OpEds
Venezuelan leader’s ‘Zionists undertones’ have antisemitic overtones
Throughout history, Jews have been blamed for nefarious conspiracies to dethrone kings, control economies, and topple rulers. When governments are under pressure, their leaders seek scapegoats. The latest accusations have surfaced in Venezuela, albeit against “Zionists” this time, as it is no longer fashionable to blame “Jews”.
After the United States brazenly captured Venezuelan President Nicolás Maduro and his wife on 3 January and whisked them away to New York to face drug-trafficking charges, he was quickly replaced by his vice-president, Delcy Rodriguez. She said in a televised statement, “Governments around the world are simply shocked that the Bolivarian Republic of Venezuela is the victim and target of an attack of this nature, which undoubtedly has Zionist undertones. It is truly shameful.”

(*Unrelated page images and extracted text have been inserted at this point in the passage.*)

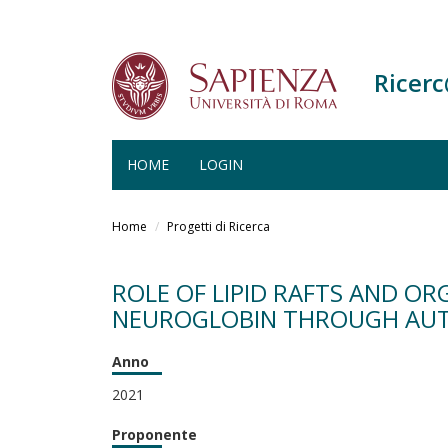
Ricer
HOME
LOGIN
Salta
al
Home
Progetti di Ricerca
contenuto
principale
ROLE OF LIPID RAFTS AND OR
NEUROGLOBIN THROUGH AU
Anno
2021
Proponente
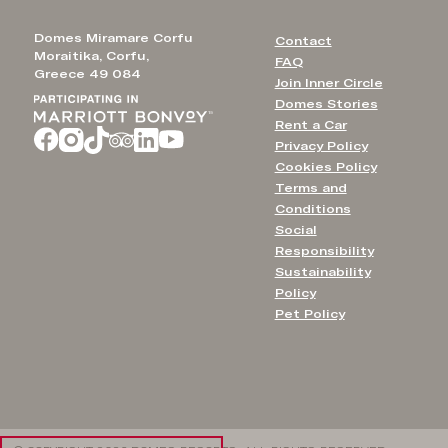
Domes Miramare Corfu
Contact
Moraitika, Corfu,
FAQ
Greece 49 084
Join Inner Circle
Domes Stories
Rent a Car
Privacy Policy
Cookies Policy
Terms and
Conditions
Social
Responsibility
Sustainability
Policy
Pet Policy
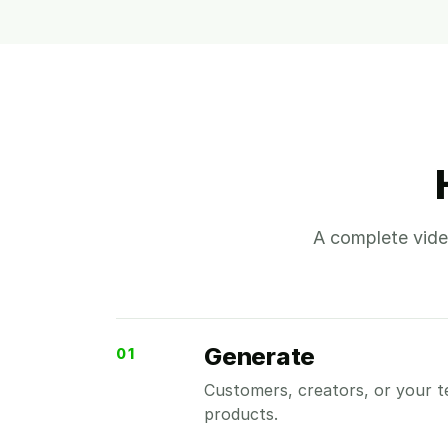
A complete vide
Generate
01
Customers, creators, or your t
products.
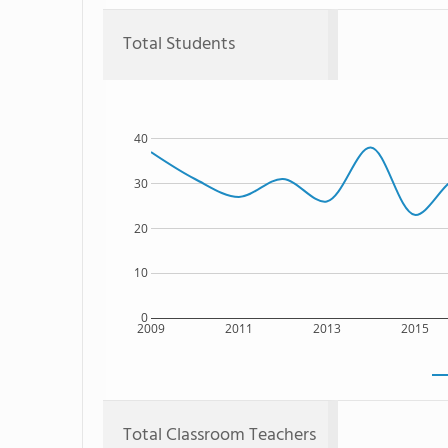
Total Students
40
30
20
10
0
2009
2011
2013
2015
Total Classroom Teachers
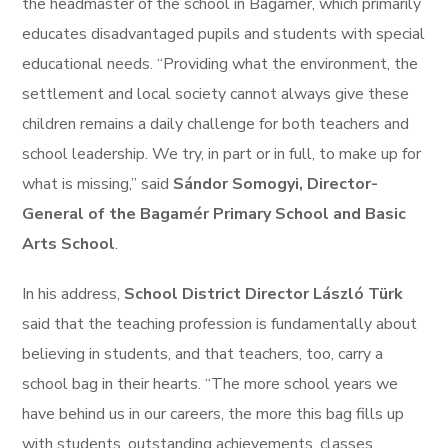
the headmaster of the school in Bagamér, which primarily
educates disadvantaged pupils and students with special
educational needs. “Providing what the environment, the
settlement and local society cannot always give these
children remains a daily challenge for both teachers and
school leadership. We try, in part or in full, to make up for
what is missing,” said
Sándor Somogyi, Director-
General of the Bagamér Primary School and Basic
Arts School
.
In his address,
School District Director László Türk
said that the teaching profession is fundamentally about
believing in students, and that teachers, too, carry a
school bag in their hearts. “The more school years we
have behind us in our careers, the more this bag fills up
with students, outstanding achievements, classes,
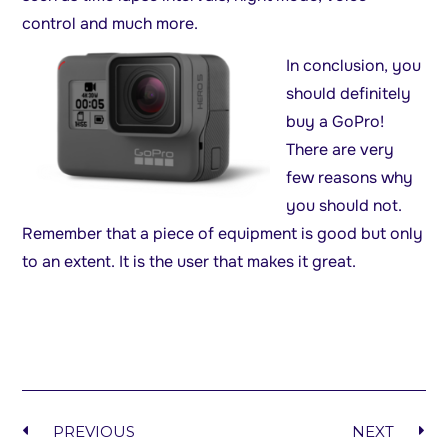
control and much more.
In
conclusion, you
should definitely
buy a GoPro!
There are very
few reasons why
you should not.
Remember that a piece of equipment is good but only
to an extent. It is the user that makes it great.
PREVIOUS
NEXT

Milton Shain, emeritus professor of Historical Studies at the University of Cape Town and an expert on antisemitism said, “The ‘Zionist undertones’ referred to by Delcy Rodriguez speak to how the term ‘Zionist’ has been mangled and widely used in contemporary parlance as a term of opprobrium.
“Long forgotten as an idea advocating Jewish self-determination in the ancestral home of the Jewish people, the term ‘Zionism’ is today linked to manipulation, evil, and unbounded power. These ideas connect seamlessly with age-old anti-Jewish tropes, deeply entrenched in the global and especially Western imagination. In this case, the tentacles reach into Venezuela.

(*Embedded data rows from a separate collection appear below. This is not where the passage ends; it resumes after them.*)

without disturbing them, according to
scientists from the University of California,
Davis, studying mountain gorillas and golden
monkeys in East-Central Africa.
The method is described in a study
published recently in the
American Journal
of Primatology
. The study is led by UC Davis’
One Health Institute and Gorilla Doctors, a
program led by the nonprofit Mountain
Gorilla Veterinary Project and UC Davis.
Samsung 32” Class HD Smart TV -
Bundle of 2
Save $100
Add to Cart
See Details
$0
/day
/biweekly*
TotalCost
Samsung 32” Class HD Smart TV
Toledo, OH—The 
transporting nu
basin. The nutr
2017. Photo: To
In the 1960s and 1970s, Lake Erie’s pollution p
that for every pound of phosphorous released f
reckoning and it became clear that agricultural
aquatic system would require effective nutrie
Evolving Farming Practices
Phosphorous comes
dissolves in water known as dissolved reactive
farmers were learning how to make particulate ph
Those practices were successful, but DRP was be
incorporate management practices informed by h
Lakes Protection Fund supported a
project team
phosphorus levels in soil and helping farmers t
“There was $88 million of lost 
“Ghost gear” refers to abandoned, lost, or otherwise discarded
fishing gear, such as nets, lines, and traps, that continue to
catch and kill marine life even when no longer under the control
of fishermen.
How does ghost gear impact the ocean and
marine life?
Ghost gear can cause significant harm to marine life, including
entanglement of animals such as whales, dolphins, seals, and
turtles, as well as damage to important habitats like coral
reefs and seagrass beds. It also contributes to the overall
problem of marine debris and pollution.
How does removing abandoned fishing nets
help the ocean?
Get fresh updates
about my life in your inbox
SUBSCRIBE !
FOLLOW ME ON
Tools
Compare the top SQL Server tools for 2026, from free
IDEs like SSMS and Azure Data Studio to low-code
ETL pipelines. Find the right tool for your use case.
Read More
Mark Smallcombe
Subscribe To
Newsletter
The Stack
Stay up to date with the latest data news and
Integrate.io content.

“The ‘hidden hand’ of the Zionist is at it again. Just as the Jews manipulated the European powers in the late nineteenth and early twentieth centuries, and Roosevelt in the 1930s, so the Zionists are manipulating and orchestrating change in the South American state.”
According to Professor Karen Milner, the national chairperson of the South African Jewish Board of Deputies and long a student of antisemitism, “The overthrow of governments through Jewish machinations is a classic canard of antisemitic theory rooted in baseless prejudice and often used to scapegoat Jews for political upheavals. In fact, Jewish control and malevolence has been falsely identified by antisemites as responsible for the overthrow of Tzarist Russia; the French Revolution; and in countless other examples.
“Nobody is fooled by the replacement of the term ‘Jew’ with ‘international Zionist’. This does nothing to legitimise the claims, erase their falsehood, or conceal the antisemitism inherent in this statement.”
Rabbi Michael Berenbaum, the former director of the US Holocaust Memorial Musuem’s research institute told the SA Jewish Report, “If they believe what they say, they are fools, fools unfit to govern. If they don’t believe what they say, they are liars stoking hatred and appealing to the base instinct of their imaginary base – not quite a vote of confidence in their ability to lead or to govern. We all know that it was not the Zionists’ fault; it was the bicycle riders who did it, and if they can’t figure that out, they are surely unfit to govern.”
Berenbaum was referring to the old joke where people blame everything on the bicycle riders. When somebody asks, “Why the bicycle riders?” You reply “Well, why the Jews then?” It’s clearly absurd.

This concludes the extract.